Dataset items
------------------------------

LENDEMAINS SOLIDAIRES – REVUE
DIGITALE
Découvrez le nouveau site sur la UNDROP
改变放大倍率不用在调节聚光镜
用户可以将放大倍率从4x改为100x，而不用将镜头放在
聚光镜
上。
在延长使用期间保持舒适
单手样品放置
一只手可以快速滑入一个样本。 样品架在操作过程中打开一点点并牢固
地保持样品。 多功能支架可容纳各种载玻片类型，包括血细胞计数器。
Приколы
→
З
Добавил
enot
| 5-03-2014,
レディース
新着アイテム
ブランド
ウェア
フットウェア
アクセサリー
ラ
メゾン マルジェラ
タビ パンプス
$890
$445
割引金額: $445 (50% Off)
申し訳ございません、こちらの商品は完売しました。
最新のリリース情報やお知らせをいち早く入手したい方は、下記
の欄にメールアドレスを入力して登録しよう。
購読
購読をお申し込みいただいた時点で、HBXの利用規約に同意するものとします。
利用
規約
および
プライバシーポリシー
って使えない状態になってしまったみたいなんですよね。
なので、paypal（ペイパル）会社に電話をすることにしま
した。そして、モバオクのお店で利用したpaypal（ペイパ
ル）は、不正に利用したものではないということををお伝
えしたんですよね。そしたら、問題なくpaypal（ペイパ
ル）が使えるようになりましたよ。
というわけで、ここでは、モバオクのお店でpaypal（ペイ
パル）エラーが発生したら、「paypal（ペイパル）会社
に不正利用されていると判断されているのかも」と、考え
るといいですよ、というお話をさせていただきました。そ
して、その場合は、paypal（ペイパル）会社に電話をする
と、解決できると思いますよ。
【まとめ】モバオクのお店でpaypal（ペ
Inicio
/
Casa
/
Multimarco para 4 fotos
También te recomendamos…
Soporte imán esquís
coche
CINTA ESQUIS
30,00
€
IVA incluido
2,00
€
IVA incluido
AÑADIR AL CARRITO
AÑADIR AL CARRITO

------------------------------

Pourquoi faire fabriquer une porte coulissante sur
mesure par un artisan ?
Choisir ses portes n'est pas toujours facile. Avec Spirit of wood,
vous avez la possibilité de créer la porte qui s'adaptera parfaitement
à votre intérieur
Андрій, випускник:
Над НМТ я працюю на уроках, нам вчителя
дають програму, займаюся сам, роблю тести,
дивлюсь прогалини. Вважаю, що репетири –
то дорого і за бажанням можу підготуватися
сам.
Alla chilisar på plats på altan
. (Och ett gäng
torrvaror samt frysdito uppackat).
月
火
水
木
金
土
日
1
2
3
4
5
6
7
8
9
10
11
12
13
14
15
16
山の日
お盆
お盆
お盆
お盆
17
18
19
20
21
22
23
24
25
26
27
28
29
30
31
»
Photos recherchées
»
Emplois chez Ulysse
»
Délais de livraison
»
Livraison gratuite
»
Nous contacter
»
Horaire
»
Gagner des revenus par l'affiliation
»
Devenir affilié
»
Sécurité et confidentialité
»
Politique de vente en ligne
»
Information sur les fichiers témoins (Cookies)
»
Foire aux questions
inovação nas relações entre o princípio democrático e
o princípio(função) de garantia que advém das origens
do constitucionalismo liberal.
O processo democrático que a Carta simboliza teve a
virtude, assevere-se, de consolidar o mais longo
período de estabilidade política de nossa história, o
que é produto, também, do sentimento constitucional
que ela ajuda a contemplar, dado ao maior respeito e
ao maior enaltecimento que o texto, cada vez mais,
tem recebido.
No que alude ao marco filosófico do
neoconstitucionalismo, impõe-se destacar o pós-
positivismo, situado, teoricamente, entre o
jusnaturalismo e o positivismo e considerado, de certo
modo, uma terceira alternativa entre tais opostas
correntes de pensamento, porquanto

------------------------------

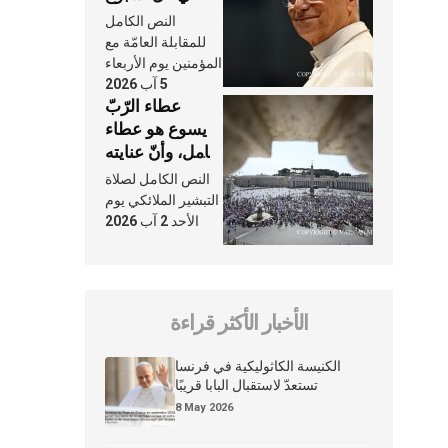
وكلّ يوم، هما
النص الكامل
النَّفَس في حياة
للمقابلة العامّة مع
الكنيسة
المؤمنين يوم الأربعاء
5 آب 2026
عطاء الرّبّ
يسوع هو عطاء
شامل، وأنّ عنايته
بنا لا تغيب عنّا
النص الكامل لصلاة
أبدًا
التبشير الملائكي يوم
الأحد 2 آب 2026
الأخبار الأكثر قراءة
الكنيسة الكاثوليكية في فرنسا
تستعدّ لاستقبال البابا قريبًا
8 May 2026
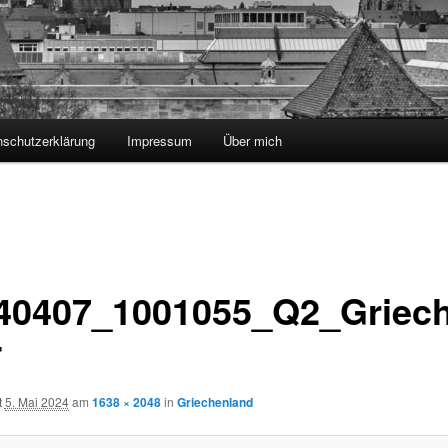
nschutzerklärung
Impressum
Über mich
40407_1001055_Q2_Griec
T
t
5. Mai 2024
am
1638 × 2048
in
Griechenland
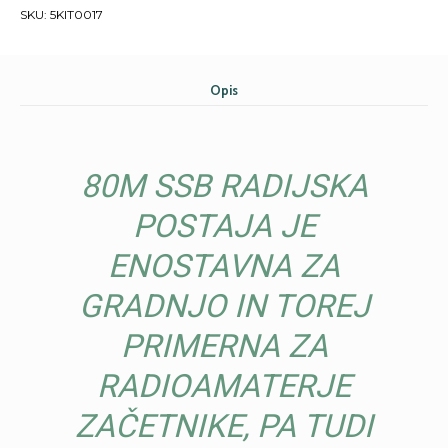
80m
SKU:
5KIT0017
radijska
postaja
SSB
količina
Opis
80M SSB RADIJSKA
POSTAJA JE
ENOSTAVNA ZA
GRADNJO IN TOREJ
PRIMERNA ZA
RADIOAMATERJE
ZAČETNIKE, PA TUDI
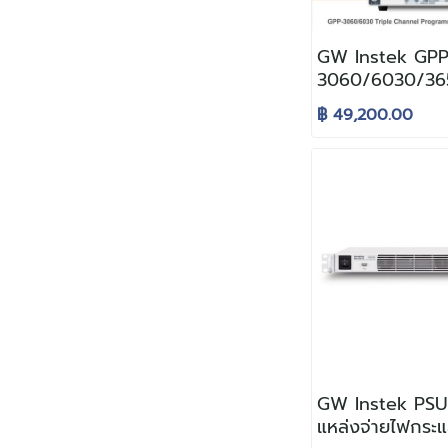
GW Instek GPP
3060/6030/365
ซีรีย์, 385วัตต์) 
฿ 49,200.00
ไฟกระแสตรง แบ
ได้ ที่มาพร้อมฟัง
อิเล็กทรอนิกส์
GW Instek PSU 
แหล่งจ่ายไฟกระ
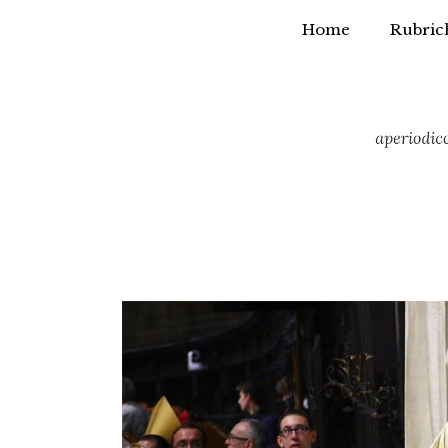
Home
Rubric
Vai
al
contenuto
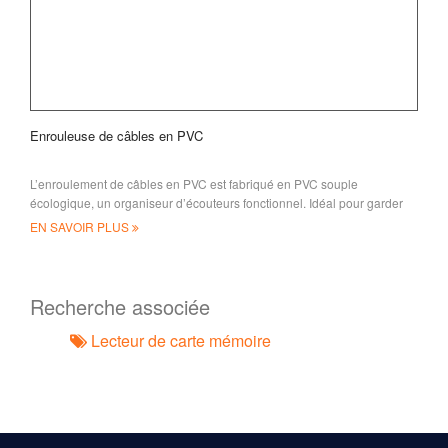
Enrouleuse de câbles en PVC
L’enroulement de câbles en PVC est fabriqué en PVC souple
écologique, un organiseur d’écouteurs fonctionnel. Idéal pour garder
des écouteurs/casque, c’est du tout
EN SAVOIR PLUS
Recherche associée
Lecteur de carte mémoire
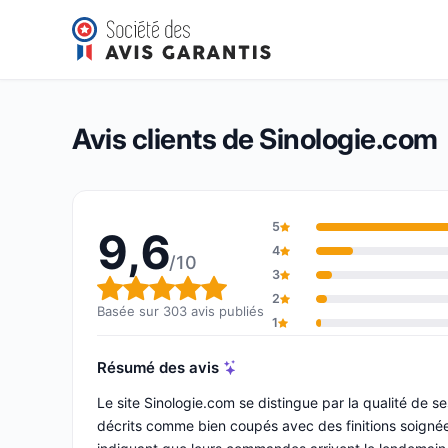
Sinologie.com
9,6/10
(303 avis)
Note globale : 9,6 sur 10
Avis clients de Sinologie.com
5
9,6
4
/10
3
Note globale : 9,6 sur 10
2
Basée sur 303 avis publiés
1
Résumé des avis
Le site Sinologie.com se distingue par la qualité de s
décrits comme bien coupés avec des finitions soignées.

------------------------------

_Required work_: Starting at the line above that holds "RADIOAMATERJE", return each line up to and including the one that holds "décrits comme bien", exactly as written, minus any pictures.

_Answer to the exercise_:
RADIOAMATERJE
ZAČETNIKE, PA TUDI
GW Instek GPP
3060/6030/365
ซีรีย์, 385วัตต์) 
฿ 49,200.00
ไฟกระแสตรง แบ
ได้ ที่มาพร้อมฟัง
อิเล็กทรอนิกส์
GW Instek PSU 
แหล่งจ่ายไฟกระ
Home
Rubric
Vai
al
contenuto
Enrouleuse de câbles en PVC
L’enroulement de câbles en PVC est fabriqué en PVC souple
écologique, un organiseur d’écouteurs fonctionnel. Idéal pour garder
des écouteurs/casque, c’est du tout
EN SAVOIR PLUS
Recherche associée
Lecteur de carte mémoire
Sinologie.com
9,6/10
(303 avis)
Note globale : 9,6 sur 10
Avis clients de Sinologie.com
5
9,6
4
/10
3
Note globale : 9,6 sur 10
2
Basée sur 303 avis publiés
1
Résumé des avis
Le site Sinologie.com se distingue par la qualité de s
décrits comme bien coupés avec des finitions soignées.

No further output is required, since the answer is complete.